The reality that more teens are sexting than ever before isn’t exactly news, but experts and articles are suggesting a new dangerous angle to teens and sexting – the fact that the behavior may be contributing to thought patterns among a new generation of males who may be more likely to sexually exploit or use women as they become adults.
A recent article quotes Pat Craven, representing a non-profit organization for sexual abuse called Freedom Programme, in stating that sexting may be teaching younger males a false reality that it’s OK to abuse girls sexually or to exploit sexual images of them.Craven also mentions in the article that studies indicate girls as young as age 12 have been bullied or manipulated into sending or receiving sexual images via cell phones, and becoming increasingly viewed as objects for sex among teen males. Over time, experts fear, young girls will also come to view themselves as physical objects for sex.
The use of sexting photos for bullying or blackmail may be higher in schools than many people realize, and in many more areas than people acknowledge, says Craven. Additional impacts of the behavior are that teens are more sexually knowledgeable and more sexually active at ages much younger than previous generations, and certainly at younger ages than their parents.
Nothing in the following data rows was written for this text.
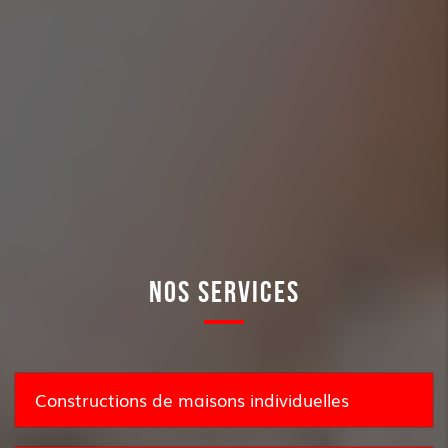
NOS SERVICES
Constructions de maisons individuelles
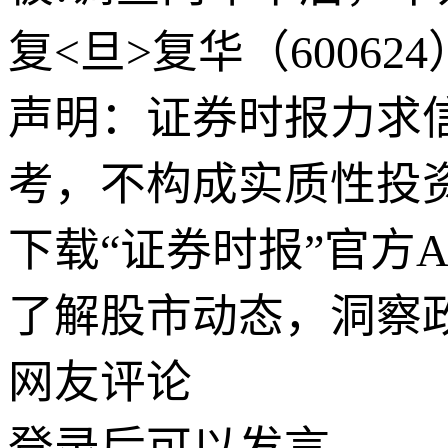
复<旦>复华（6006
声明：证券时报力求
考，不构成实质性投
下载“证券时报”官方
了解股市动态，洞察
网友评论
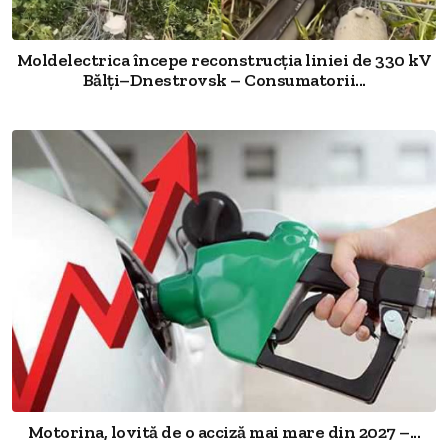
Moldelectrica începe reconstrucția liniei de 330 kV
Bălți–Dnestrovsk – Consumatorii...
Motorina, lovită de o acciză mai mare din 2027 –...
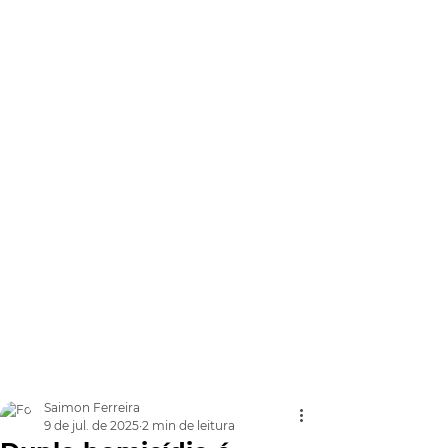
Saimon Ferreira
9 de jul. de 2025
2 min de leitura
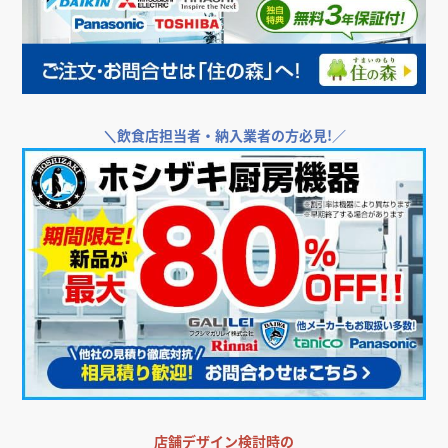
＼
飲食店担当者・納入業者の方必見!／
店舗デザイン検討時の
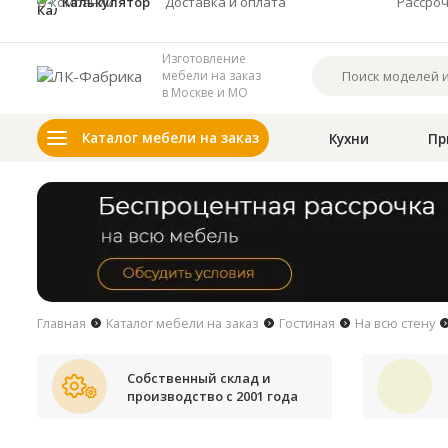
О компании
Калькулятор
Доставка и оплата
Рассро
Изготовление
мебели на заказ
в Москве и МО
Каталог мебели на заказ
Кухни
Пр
Главная
Каталог мебели на заказ
Гостиная
На всю стену
Собственный склад и
производство с 2001 года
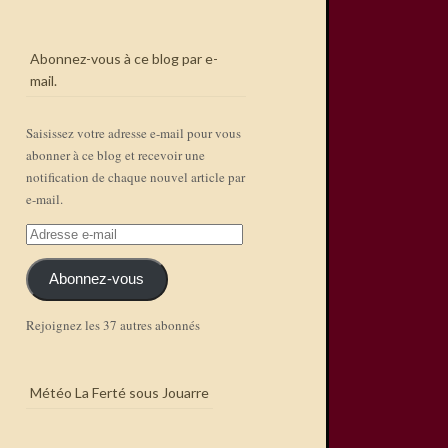
Abonnez-vous à ce blog par e-
mail.
Saisissez votre adresse e-mail pour vous
abonner à ce blog et recevoir une
notification de chaque nouvel article par
e-mail.
Adresse
e-
mail
Abonnez-vous
Rejoignez les 37 autres abonnés
Météo La Ferté sous Jouarre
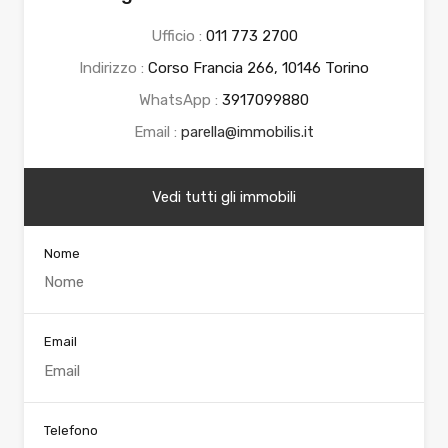
Ufficio :
011 773 2700
Indirizzo :
Corso Francia 266, 10146 Torino
WhatsApp :
3917099880
Email :
parella@immobilis.it
Vedi tutti gli immobili
Nome
Email
Telefono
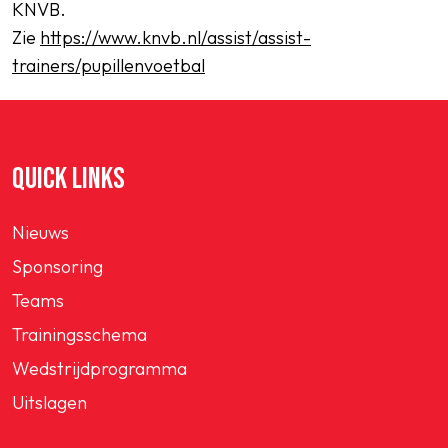
KNVB.
Zie
https://www.knvb.nl/assist/assist-
trainers/pupillenvoetbal
QUICK LINKS
Nieuws
Sponsoring
Teams
Trainingsschema
Wedstrijdprogramma
Uitslagen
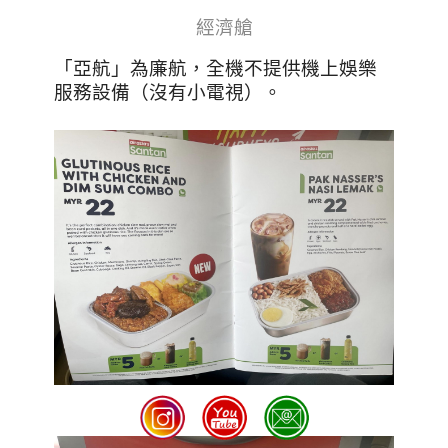
經濟艙
「亞航」為廉航，全機不提供機上娛樂
服務設備（沒有小電視）。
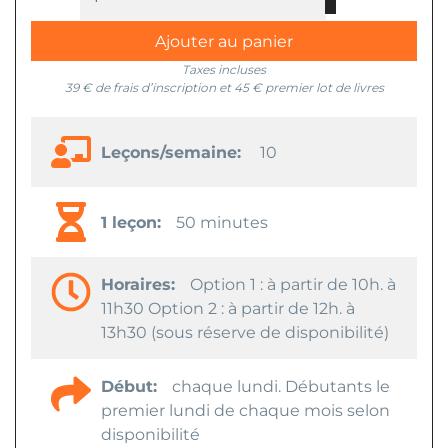
Ajouter au panier
Taxes incluses
39 € de frais d’inscription et 45 € premier lot de livres
Leçons/semaine:
10
1 leçon:
50 minutes
Horaires:
Option 1 : à partir de 10h. à
11h30 Option 2 : à partir de 12h. à
13h30 (sous réserve de disponibilité)
Début:
chaque lundi. Débutants le
premier lundi de chaque mois selon
disponibilité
In one study, for example, nearly half of girls at age 14 or 15 who participated didn’t see the harm in sexting a photograph of themselves without a shirt.
Also alarming is a study result that nearly one-third of teen girls who have gotten a sexual photo or text message on their phone were completely unacquainted with the sender. These photos, warn experts, can easily be acquired by sexual predators or used as blackmail to coerce girls into sexual acts. They also note that parents may be severely unaware of their teens’ sexting behaviors or the dangers involved.